Onlarca yılı siyasetçileri kötüleyerek, siyaseti yerden yere vurarak geçirdik.
Sivil-asker bürokrasi bu halimizi ellerini ovuşturarak izledi.
Öyle ya, bu sayede devletin seçkinleri her seferinde milletin vekillerini hırpalıyor; darbeler, müdahaleler, ara rejimler her seferinde haklı çıkartılıyordu.
Bu kâbustan geç de olsa, uyandık!
Şimdi de şunu anlamak durumundayız... Siyaset bazen çirkin duyguları, nefreti, öfkeyi ve pis hesapçılıkları harekete geçiren bir virüsü andırıyorsa eğer, sadece siyasetçilere bulaşmıyor, hepimizi etkiliyor.
Kötücül siyaset hepimizin içinde, her an nöbette ve boş bırakmaya gelmiyor.
Sosyal medya sağ olsun...
Artık bu berbat gerçekle yüzleşmekten kaçamıyoruz.
***
Fark etmişsinizdir...
"
Oh olsun"lar, "
nasıl .... ama"lar ve hani frenklerin "
schadenfreude" dedikleri başkalarının mutsuzluğundan duyulan sevinçler nasıl patlayıverdiler.
Oysa bu duygular hakiki bir "
kimlik" duygusundan yoksunluğun,
ezmek isteyen ezikliklerin tezahürüdür.
Şöyle de diyebiliriz...
Meğer muhalefet denilen garip ittifakın kendi tabanındaki etkisi
ergen işi bir şımarıklıktan öteye gitmiyormuş.
Oysa düşünüyorum da...
Halkın o malum
sessiz çoğunluğu onlarca yıl görülmezden gelindikten ve siyaset seçkinlerince sürekli horlandıktan sonra 2002'de iktidar alanında
tecessüm etme imkânı bulduğunda adabını korumayı başarmıştı.
***
Ama umutsuz olmamalı.
Siyasal alanın tetiklediği zihin ve kalp anaforlarını toptan olumsuz bir şey gibi de algılamamalı.
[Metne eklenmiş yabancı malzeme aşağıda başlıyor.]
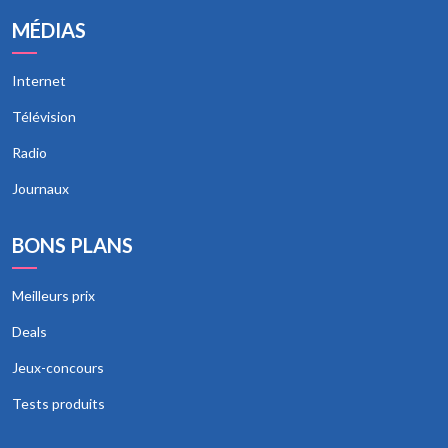
MÉDIAS
Internet
Télévision
Radio
Journaux
BONS PLANS
Meilleurs prix
Deals
Jeux-concours
Tests produits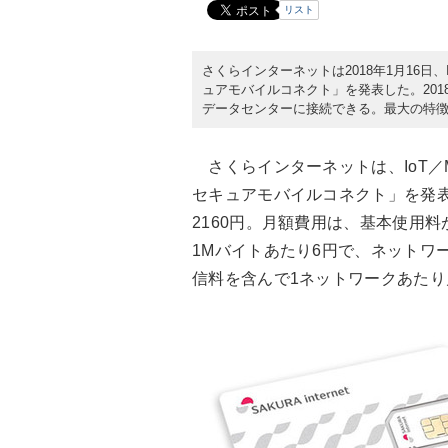
リスト
さくらインターネットは2018年1月16日
ュアモバイルコネクト」を発表した。20
データセンターに接続できる。最大の特徴
さくらインターネットは、IoT／
セキュアモバイルコネクト」を発表
2160円。月額費用は、基本使用料
1Mバイトあたり6円で、ネットワ
信料を含んで1ネットワークあたり月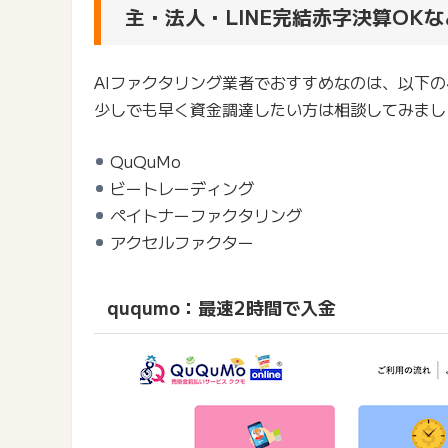
主・法人・LINE完結赤字決算OKな
AIファクタリング業者でおすすめなのは、以下
少しでも早く資金調達したい方は相談してみまし
QuQuMo
ビートレーディング
ペイトナーファクタリング
アクセルファクター
ququmo：最速2時間で入金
Hiç kuşkunuz olmasın ki...
Hangi toplum kesiminden, hangi siyasal çizgiden olursa olsun,
nefretini fikir sanan ergen ruhlar...
İntikam duygusunu politikleştirmeyi marifet bilenler...
Benliklerindeki derin boşluğu ya kitle ruhuyla ya da hayat tarzıyla doldurabileceğine inananlar...
Hepsi ama hepsi...
Bu güçlü santrifüj içinde yavaş yavaş dağılıp en uzak köşelere fırlatılacaklar.